• TASK BRIEF:
Lines below that hold the word "network" must be copied in full.

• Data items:
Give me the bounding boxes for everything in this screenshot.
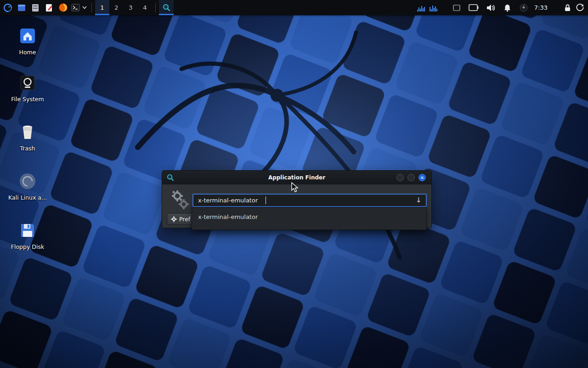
desktop-icon-kali-linux[interactable]: Kali Linux a...: [6, 171, 50, 201]
workspace-1[interactable]: 1: [95, 0, 109, 15]
desktop-icon-trash[interactable]: Trash: [6, 122, 50, 152]
close-button[interactable]: ✕: [418, 174, 426, 181]
preferences-gear-icon: [171, 216, 177, 222]
maximize-button[interactable]: [407, 174, 415, 181]
kali-menu-icon[interactable]: [1, 0, 15, 15]
top-panel: 1 2 3 4: [0, 0, 588, 15]
panel-clock[interactable]: 7:33: [532, 4, 549, 11]
logout-icon[interactable]: [576, 3, 584, 12]
desktop-icon-label: File System: [11, 96, 44, 103]
kali-folder-icon: [17, 171, 38, 191]
archive-drawer-icon[interactable]: [28, 0, 42, 15]
desktop-icon-floppy-disk[interactable]: Floppy Disk: [6, 220, 50, 250]
desktop-icon-label: Floppy Disk: [11, 244, 44, 250]
panel-separator: [91, 3, 92, 12]
completion-popup: x-terminal-emulator: [192, 207, 427, 230]
desktop-icon-label: Trash: [20, 145, 35, 152]
lock-icon[interactable]: [564, 4, 571, 12]
search-input[interactable]: [192, 194, 427, 207]
workspace-4[interactable]: 4: [138, 0, 152, 15]
drive-icon: [17, 73, 38, 93]
desktop-icon-label: Home: [19, 49, 36, 56]
minimize-button[interactable]: [396, 174, 404, 181]
desktop-icon-home[interactable]: Home: [6, 26, 50, 56]
display-battery-icon[interactable]: [469, 4, 479, 11]
notifications-bell-icon[interactable]: [503, 4, 511, 12]
preferences-label: Pref: [179, 216, 190, 223]
home-icon: [17, 26, 38, 46]
chevron-down-icon[interactable]: [81, 0, 88, 15]
window-magnifier-icon: [167, 174, 174, 181]
window-title: Application Finder: [162, 174, 431, 181]
network-status-icon[interactable]: [520, 4, 528, 12]
workspace-2[interactable]: 2: [109, 0, 124, 15]
network-graph-widget[interactable]: [417, 4, 425, 12]
text-caret: [266, 196, 266, 204]
workspace-3[interactable]: 3: [124, 0, 138, 15]
gears-icon: [170, 189, 192, 211]
floppy-icon: [17, 220, 38, 241]
desktop-icon-filesystem[interactable]: File System: [6, 73, 50, 103]
firefox-icon[interactable]: [56, 0, 70, 15]
app-finder-magnifier-icon: [163, 4, 170, 12]
titlebar[interactable]: Application Finder ✕: [162, 171, 431, 184]
terminal-launcher-icon[interactable]: [70, 0, 81, 15]
dropdown-arrow-icon[interactable]: ↓: [416, 196, 422, 204]
cpu-graph-widget[interactable]: [430, 4, 437, 12]
file-manager-icon[interactable]: [15, 0, 28, 15]
tray-widget-icon[interactable]: [453, 5, 460, 11]
trash-icon: [17, 122, 38, 142]
taskbar-application-finder-button[interactable]: [159, 0, 174, 15]
volume-icon[interactable]: [486, 4, 495, 12]
text-editor-icon[interactable]: [42, 0, 56, 15]
completion-item[interactable]: x-terminal-emulator: [193, 212, 425, 222]
panel-separator: [155, 3, 156, 12]
desktop-icon-label: Kali Linux a...: [8, 195, 47, 201]
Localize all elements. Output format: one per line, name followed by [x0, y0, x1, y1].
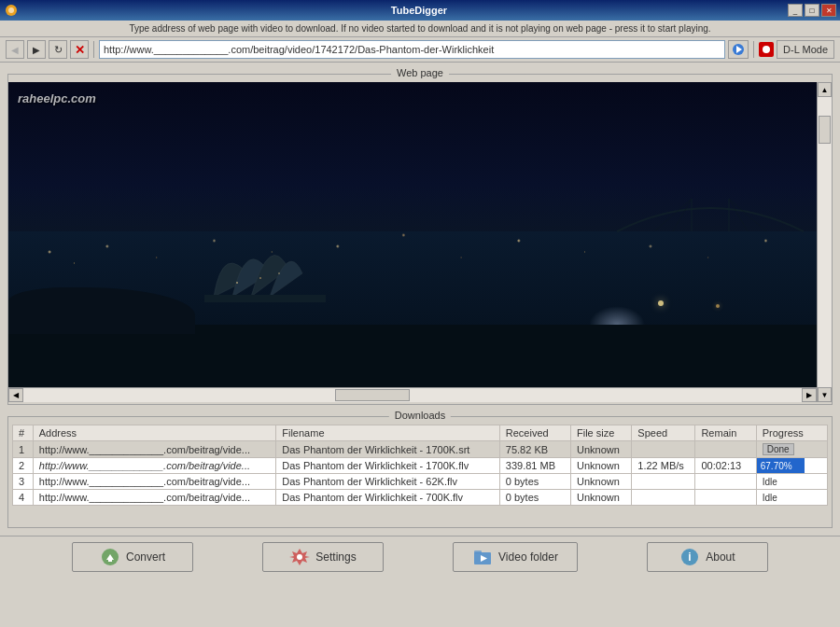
settings-icon [289, 547, 310, 567]
row2-progress: 67.70% [756, 458, 827, 474]
address-bar: ◀ ▶ ↻ ✕ D-L Mode [0, 37, 840, 63]
convert-label: Convert [126, 550, 165, 564]
row2-speed: 1.22 MB/s [632, 458, 695, 474]
row1-speed [632, 441, 695, 458]
table-row: 1 http://www._____________.com/beitrag/v… [13, 441, 828, 458]
downloads-panel: Downloads # Address Filename Received Fi… [7, 416, 833, 528]
video-preview: raheelpc.com [8, 82, 832, 390]
main-content: Web page [0, 63, 840, 532]
about-label: About [706, 550, 735, 564]
table-header-row: # Address Filename Received File size Sp… [13, 425, 828, 441]
convert-icon [100, 547, 120, 567]
window-title: TubeDigger [50, 5, 788, 16]
row4-remain [695, 490, 756, 506]
webpage-panel: Web page [7, 74, 833, 405]
opera-house [195, 222, 344, 315]
toolbar-hint: Type address of web page with video to d… [0, 21, 840, 37]
address-input[interactable] [99, 40, 725, 59]
row3-speed [632, 474, 695, 490]
row1-filesize: Unknown [571, 441, 632, 458]
col-received[interactable]: Received [499, 425, 570, 441]
window-controls: _ □ ✕ [788, 4, 836, 17]
row4-progress: Idle [756, 490, 827, 506]
scroll-down-button[interactable]: ▼ [818, 387, 832, 402]
row3-remain [695, 474, 756, 490]
about-icon: i [679, 547, 700, 567]
svg-point-6 [259, 277, 261, 279]
row1-filename: Das Phantom der Wirklichkeit - 1700K.srt [276, 441, 500, 458]
downloads-table: # Address Filename Received File size Sp… [12, 425, 828, 506]
svg-point-7 [278, 272, 280, 274]
scroll-right-button[interactable]: ▶ [802, 388, 817, 402]
col-speed[interactable]: Speed [632, 425, 695, 441]
svg-rect-15 [108, 559, 112, 562]
row3-num: 3 [13, 474, 34, 490]
row4-speed [632, 490, 695, 506]
scroll-left-button[interactable]: ◀ [8, 388, 23, 402]
vertical-scrollbar[interactable]: ▲ ▼ [817, 82, 832, 402]
settings-label: Settings [315, 550, 356, 564]
about-button[interactable]: i About [647, 542, 768, 572]
row2-received: 339.81 MB [499, 458, 570, 474]
horizontal-scrollbar[interactable]: ◀ ▶ [8, 387, 817, 402]
row3-progress: Idle [756, 474, 827, 490]
svg-point-17 [297, 554, 302, 560]
col-progress[interactable]: Progress [756, 425, 827, 441]
bridge [617, 175, 804, 250]
scroll-up-button[interactable]: ▲ [818, 82, 832, 97]
svg-text:i: i [689, 550, 692, 564]
forward-button[interactable]: ▶ [27, 40, 46, 59]
scroll-track-v[interactable] [818, 97, 832, 387]
row2-filename: Das Phantom der Wirklichkeit - 1700K.flv [276, 458, 500, 474]
svg-line-11 [673, 199, 692, 231]
bottom-buttons-bar: Convert Settings Video folder i Abou [0, 536, 840, 578]
row4-received: 0 bytes [499, 490, 570, 506]
row3-filename: Das Phantom der Wirklichkeit - 62K.flv [276, 474, 500, 490]
row1-address: http://www._____________.com/beitrag/vid… [33, 441, 276, 458]
scroll-thumb-h[interactable] [335, 389, 410, 401]
table-row: 4 http://www._____________.com/beitrag/v… [13, 490, 828, 506]
svg-rect-19 [474, 550, 482, 553]
scroll-thumb-v[interactable] [819, 116, 831, 144]
progress-idle-badge: Idle [763, 477, 777, 487]
row2-address: http://www._____________.com/beitrag/vid… [33, 458, 276, 474]
row1-remain [695, 441, 756, 458]
row4-num: 4 [13, 490, 34, 506]
svg-point-1 [8, 7, 14, 13]
back-button[interactable]: ◀ [6, 40, 24, 59]
stop-button[interactable]: ✕ [70, 40, 89, 59]
col-filename[interactable]: Filename [276, 425, 500, 441]
row2-num: 2 [13, 458, 34, 474]
progress-bar-text: 67.70% [758, 460, 795, 472]
convert-button[interactable]: Convert [72, 542, 193, 572]
webpage-panel-title: Web page [391, 67, 449, 78]
row4-address: http://www._____________.com/beitrag/vid… [33, 490, 276, 506]
svg-rect-4 [204, 295, 326, 302]
col-num: # [13, 425, 34, 441]
app-icon [4, 4, 19, 17]
refresh-button[interactable]: ↻ [49, 40, 67, 59]
record-indicator [759, 42, 774, 57]
col-filesize[interactable]: File size [571, 425, 632, 441]
svg-point-5 [236, 282, 238, 284]
dl-mode-button[interactable]: D-L Mode [777, 40, 834, 59]
title-bar: TubeDigger _ □ ✕ [0, 0, 840, 21]
video-folder-button[interactable]: Video folder [453, 542, 578, 572]
close-button[interactable]: ✕ [821, 4, 836, 17]
boat-light [658, 300, 664, 306]
row3-received: 0 bytes [499, 474, 570, 490]
minimize-button[interactable]: _ [788, 4, 803, 17]
col-address[interactable]: Address [33, 425, 276, 441]
svg-line-12 [729, 199, 748, 231]
settings-button[interactable]: Settings [262, 542, 384, 572]
watermark: raheelpc.com [18, 91, 96, 105]
maximize-button[interactable]: □ [805, 4, 819, 17]
row4-filesize: Unknown [571, 490, 632, 506]
row1-progress: Done [756, 441, 827, 458]
col-remain[interactable]: Remain [695, 425, 756, 441]
row2-filesize: Unknown [571, 458, 632, 474]
scroll-track-h[interactable] [23, 388, 802, 402]
row1-received: 75.82 KB [499, 441, 570, 458]
table-row: 3 http://www._____________.com/beitrag/v… [13, 474, 828, 490]
go-button[interactable] [728, 40, 749, 59]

• EXERCISE RESPONSE:
network-status-icon[interactable]: [520, 4, 528, 12]
network-graph-widget[interactable]: [417, 4, 425, 12]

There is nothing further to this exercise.